At a particularly low time in my life, a good friend of mine said, “You can’t have the sweet without the sour.” I brushed off his statement because it seemed like a cliché thing to say. “Yeah, yeah, yeah, the world’s about balance. Blah, blah, blah.” What I didn’t realize at the time is you can’t have the sweet without the sour. I didn’t understand it’s the contrast that allows me to experience the sweet. If I had sugar all the time I wouldn’t even know it was sweet because I would become so acclimated to the taste it would become bland. I didn’t realize in order for me to experience joy, I also have to know sorrow. That there can be no “good” without “bad” because oftentimes states of being are defined by what they’re not. How can I know what bliss is if I haven’t experienced misery?

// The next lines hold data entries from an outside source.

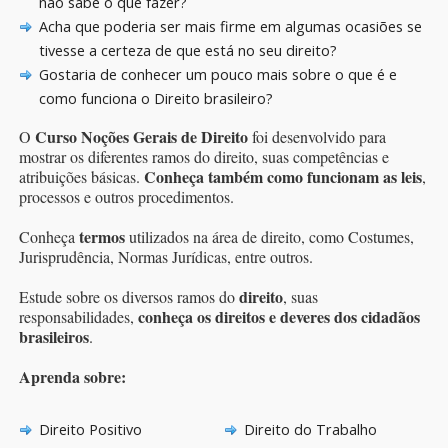
não sabe o que fazer?
Acha que poderia ser mais firme em algumas ocasiões se
tivesse a certeza de que está no seu direito?
Gostaria de conhecer um pouco mais sobre o que é e
como funciona o Direito brasileiro?
Curso Noções Gerais de Direito
O
foi desenvolvido para
mostrar os diferentes ramos do direito, suas competências e
Conheça também como funcionam as leis
atribuições básicas.
,
processos e outros procedimentos.
termos
Conheça
utilizados na área de direito, como Costumes,
Jurisprudência, Normas Jurídicas, entre outros.
direito
Estude sobre os diversos ramos do
, suas
conheça os direitos e deveres dos cidadãos
responsabilidades,
brasileiros
.
Aprenda sobre:
Direito Positivo
Direito do Trabalho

I think about that joke where two fish are swimming in the ocean. The first fish turns to the other and says, “The water’s really warm today.” The other fish says, “What’s water?” If I lived in a constant state of bliss I wouldn’t know what bliss is, much like those fish. So that is why I became physical. To experience all of it. The peaks, the valleys. The joys, the sorrows. Everything in between. Because only I, in my physical body, get to experience that. Angels, divine beings, they don’t get to experience any of it. They don’t know the thrill of ice skating or holding hands with their beloved. But I do. So this is it. The greatest ride of all. Being human. There is no heaven the way I’ve interpreted it. There is no time when I get to feel any better than I do right now. There is no time when I get to experience constant bliss, because when bliss is constant it ceases to be bliss.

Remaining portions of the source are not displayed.